起業HISTORY
まつげエクステサロン MANHATTAN代表(日本・アメリカ 全8店舗経営)
ざわちんさんはじめ多くのタレントを施術。現在、目元プロデューサーとしてメディアでも活躍中。
美容師免許、認定エスティシャンの資格を保有。
起業のきっかけ
記者 垣内社長が会社を起業しようと思ったきっかけについて教えてください。
垣内社長 ニューヨークで出会ったネイルサロンを経営している友人が、「あなたならできるよ」と言って、背中を押してくれたんです。友人は私が過去にまつエクの施術をしていたことを知っていたのと、、福井県にまつエクのサロンがないということを教えてくれたので、それをきっかけに東京ではなく福井県にサロンを出しました。

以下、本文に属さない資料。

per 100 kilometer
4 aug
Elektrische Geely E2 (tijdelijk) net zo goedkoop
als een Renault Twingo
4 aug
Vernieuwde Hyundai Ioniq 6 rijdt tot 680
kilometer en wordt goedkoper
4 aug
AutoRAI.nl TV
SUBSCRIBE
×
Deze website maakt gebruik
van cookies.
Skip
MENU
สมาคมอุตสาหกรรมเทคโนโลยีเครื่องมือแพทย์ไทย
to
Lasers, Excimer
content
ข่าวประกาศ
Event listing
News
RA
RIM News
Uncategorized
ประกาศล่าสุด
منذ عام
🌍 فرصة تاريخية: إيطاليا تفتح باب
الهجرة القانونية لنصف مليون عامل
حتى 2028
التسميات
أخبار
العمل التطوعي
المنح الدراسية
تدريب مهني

記者 もともとサロンのアルバイトか何かをやっていたのですか?
垣内社長 27才の時に、何か自分に特化したものが欲しい、そして人生を変えたいという思い、本当に自分がやりたいことはなんだろうと考え、留学という形でニューヨークのマンハッタンに自分探しの旅に行ったんです。そこで、この仕事をやりたいというのを決意し、日本に帰ってまつエクのサロンで修行をさせてもらったんです。

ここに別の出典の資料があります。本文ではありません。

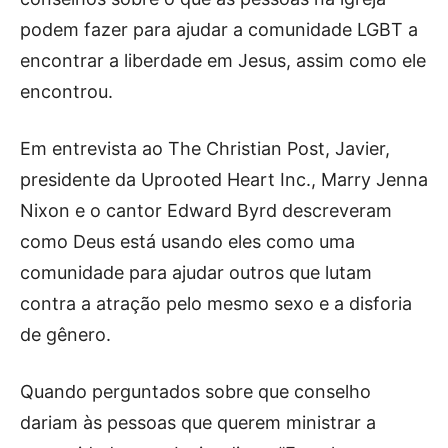
podem fazer para ajudar a comunidade LGBT a
encontrar a liberdade em Jesus, assim como ele
encontrou.
Em entrevista ao The Christian Post, Javier,
presidente da Uprooted Heart Inc., Marry Jenna
Nixon e o cantor Edward Byrd descreveram
como Deus está usando eles como uma
comunidade para ajudar outros que lutam
contra a atração pelo mesmo sexo e a disforia
de gênero.
Quando perguntados sobre que conselho
dariam às pessoas que querem ministrar a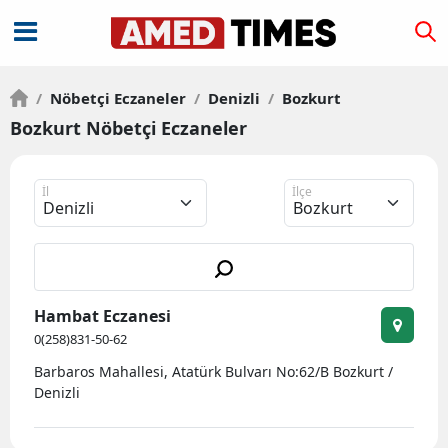
/
Nöbetçi Eczaneler
/
Denizli
/
Bozkurt
Bozkurt Nöbetçi Eczaneler
İl
İlçe
Hambat Eczanesi
0(258)831-50-62
Barbaros Mahallesi, Atatürk Bulvarı No:62/B Bozkurt /
Denizli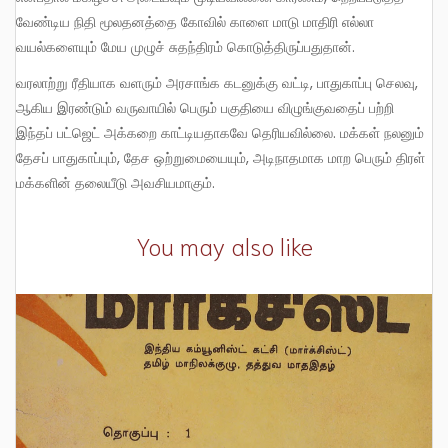
வேண்டிய நிதி மூலதனத்தை கோவில் காளை மாடு மாதிரி எல்லா
வயல்களையும் மேய முழுச் சுதந்திரம் கொடுத்திருப்பதுதான்.
வரலாற்று ரீதியாக வளரும் அரசாங்க கடனுக்கு வட்டி, பாதுகாப்பு செலவு,
ஆகிய இரண்டும் வருவாயில் பெரும் பகுதியை விழுங்குவதைப் பற்றி
இந்தப் பட்ஜெட் அக்கறை காட்டியதாகவே தெரியவில்லை. மக்கள் நலனும்
தேசப் பாதுகாப்பும், தேச ஒற்றுமையையும், அடிநாதமாக மாற பெரும் திரள்
மக்களின் தலையீடு அவசியமாகும்.
You may also like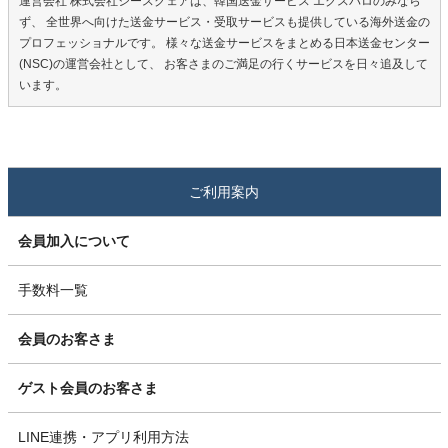
運営会社 株式会社シースクェアは、韓国送金サービス エクスパロのみなら
ず、 全世界へ向けた送金サービス・受取サービスも提供している海外送金の
プロフェッショナルです。 様々な送金サービスをまとめる日本送金センター
(NSC)の運営会社として、 お客さまのご満足の行くサービスを日々追及して
います。
ご利用案内
会員加入について
手数料一覧
会員のお客さま
ゲスト会員のお客さま
LINE連携・アプリ利用方法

私、中学生のころ、実は円形脱毛症で髪の3分の1ほどが抜けたことがあり、自分は美容をしてはいけない人と思い、綺麗になる美しくなるということからかけ離れていった時期がありました。高校生になって髪も生えてきて、マスカラを体験したことをきっかけに、大阪でスカウトされて雑誌モデルもさせていただいたこともありました。その頃から自分の中に、目元って小さいパーツですけど、こんなにも人の心や人生を変える、素晴らしいパーツなんだなという気持ちがありまして、そこで、目元を変える職業というのは素晴らしいとなりました。
記者 ご自身の体験から辿り着いたのですね。
垣内社長 ただ1をやって1終わるというよりも、マネージメントや会社を大きくする方にも興味があったので勉強させてもらいました。でも、美容から離れたことが寂しいと思い始めて、そのときに友人から声がかかり、自分でやってみようということでサロンを出しました。

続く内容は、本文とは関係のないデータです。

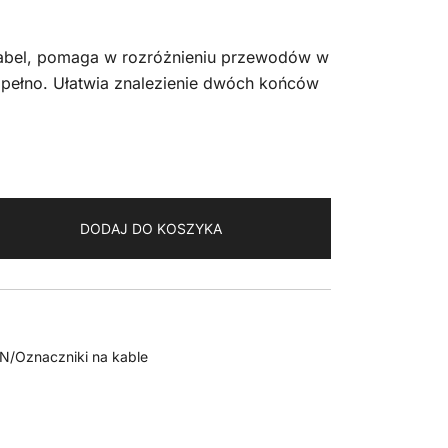
kabel, pomaga w rozróżnieniu przewodów w
h pełno. Ułatwia znalezienie dwóch końców
DODAJ DO KOSZYKA
AN/Oznaczniki na kable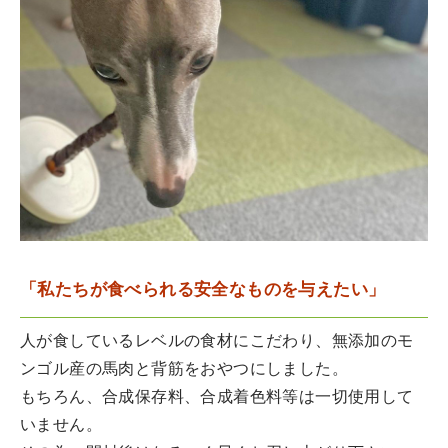
「私たちが食べられる安全なものを与えたい」
人が食しているレベルの食材にこだわり、無添加のモ
ンゴル産の馬肉と背筋をおやつにしました。
もちろん、合成保存料、合成着色料等は一切使用して
いません。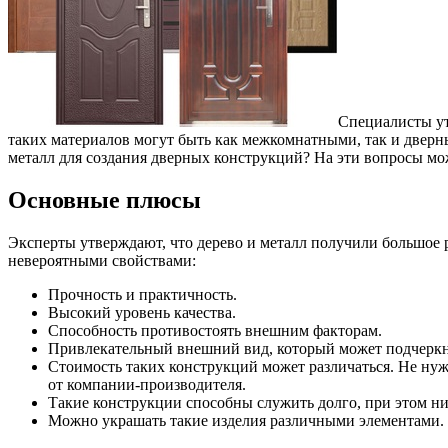
Специалисты ут
таких материалов могут быть как межкомнатными, так и дверн
металл для создания дверных конструкций? На эти вопросы мож
Основные плюсы
Эксперты утверждают, что дерево и металл получили большое 
невероятными свойствами:
Прочность и практичность.
Высокий уровень качества.
Способность противостоять внешним факторам.
Привлекательный внешний вид, который может подчеркну
Стоимость таких конструкций может различаться. Не нуж
от компании-производителя.
Такие конструкции способны служить долго, при этом ни
Можно украшать такие изделия различными элементами. 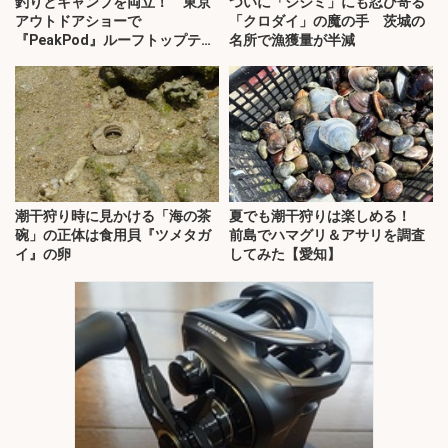
釣りとキャンプを両立！ 東京
ついに「シジミ」にも忍び寄る
アウトドアショーで
「クロダイ」の魔の手 茨城の
『PeakPod』ルーフトップテン
名所で漁獲量が半減
トに注目
潮干狩り時に見かける「海の茶
夏でも潮干狩りは楽しめる！
碗」の正体は食用貝『ツメタガ
前島でハマグリ＆アサリを調査
イ』の卵
してみた【愛知】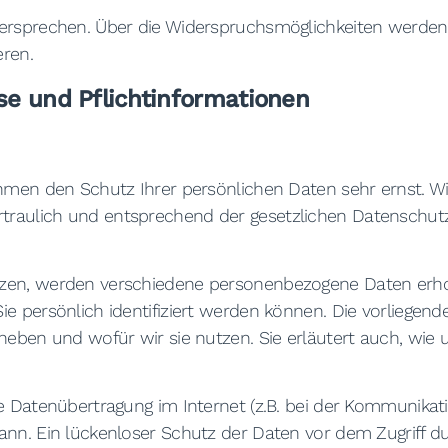
ersprechen. Über die Widerspruchsmöglichkeiten werden w
ren.
se und Pflichtinformationen
ehmen den Schutz Ihrer persönlichen Daten sehr ernst. W
raulich und entsprechend der gesetzlichen Datenschutzv
tzen, werden verschiedene personenbezogene Daten er
ie persönlich identifiziert werden können. Die vorliegen
rheben und wofür wir sie nutzen. Sie erläutert auch, w
e Datenübertragung im Internet (z.B. bei der Kommunikati
nn. Ein lückenloser Schutz der Daten vor dem Zugriff dur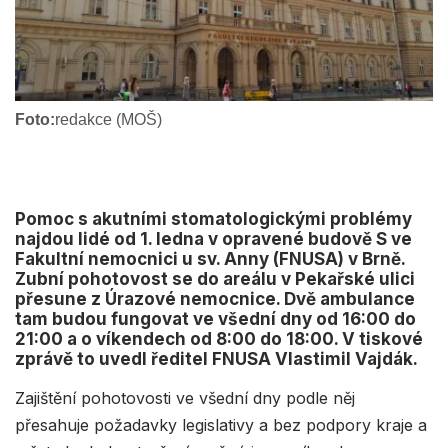
Foto:
redakce (MOŠ)
Pomoc s akutními stomatologickými problémy
najdou lidé od 1. ledna v opravené budově S ve
Fakultní nemocnici u sv. Anny (FNUSA) v Brně.
Zubní pohotovost se do areálu v Pekařské ulici
přesune z Úrazové nemocnice. Dvě ambulance
tam budou fungovat ve všední dny od 16:00 do
21:00 a o víkendech od 8:00 do 18:00. V tiskové
zprávě to uvedl ředitel FNUSA Vlastimil Vajdák.
Zajištění pohotovosti ve všední dny podle něj
přesahuje požadavky legislativy a bez podpory kraje a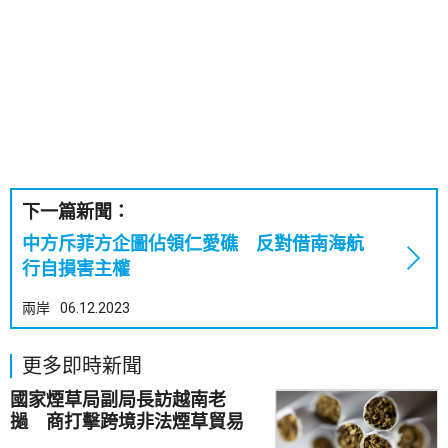
下一篇新聞：
中方斥菲方企圖佔領仁愛礁 反對借南海航
行自損害主權
兩岸
06.12.2023
更多即時新聞
國家煙草局副局長訪越南老
撾 商打擊跨境非法煙草貿易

記者 ご出身は関西ですよね?アメリカの友人に福井県にはサロンが無いと聞いたと仰っていましたが、無いからこそ挑んだということですか。
垣内社長 そうです。私は美容を通して人を幸せにしたいと思い、目元を変えることで喜んでいくお客様の姿を見ていました。東京のサロンで働いてたこともありましたし、それは別に福井県じゃなくてもよかったのですが、実現できていない地域でやりたいという思いが強くありました。地域をこだわったわけではなく、サロンが無い福井県だと、たくさん求めてる人がいるだろうということで出したという感じです。
記者 例えばですけど、東名阪に店舗が集まるのは人が多くニーズがあるかどうかということがすでに分かっているからだと思うんです。ですが、店舗が無いマーケットには、もしかしたら刺さらないかもしれない。そういう恐怖はありませんでしたか。
垣内社長 今思えば怖いんですが、絶対いけるだろうという思いで出しました。その時ネイルサロンで働いてる友達がいて、「まつエクないの?」って声もありましたが、日本の流れ的には女性がまつエクを1度すると、止められなくなるというのは分かっていましたから、マーケットも調べずに出しちゃいました。
起業までの期間
記者 先ほどきっかけのところでストーリーのお話を聞きましたが、起業しようという気持ちになってから実際起業するまでにどのぐらいの期間がかかりましたか。
垣内社長 ニューヨークに行ったときもそうですが、私って決意したら早くて、思い立ったら即行動というところがあるので、店舗決めととか店舗出来るまでの間もありましたが、4~5カ月で出していたと思います。秋くらいに思い立って、春には出していました。
記者 やりたいことをやるというのは、ご自身が手に職をつけているからできることかと思うんですが、例えば経営のところとかは師匠がいらっしゃったりするんですか。
垣内社長 師匠ということで言えば、私が昔ビジョンで働いていたころに営業をすごく学んでいたので、ビジョンの先輩方にはいろいろ教えていただきました。ビジネスに1番大事なのは、お客さんに物・技術・商品を提供するときに、お客様が欲しいと思ってもらえるものを、ちゃんと届けることができるかということだと思っています。営業ってきくと押し売りというイメージがあるとは思うんですが、そうではなくて、その方の求めているものをしっかりお伝えして提供すれば、必ずお客さんの心に響くと思っています。そういうところをビジョンで学ばせてもらって、それさえできれば売り上げが上がる。そして売り上げがあがればなんとかなると思っています。ビジョンで学んだことは今でも役に立っています。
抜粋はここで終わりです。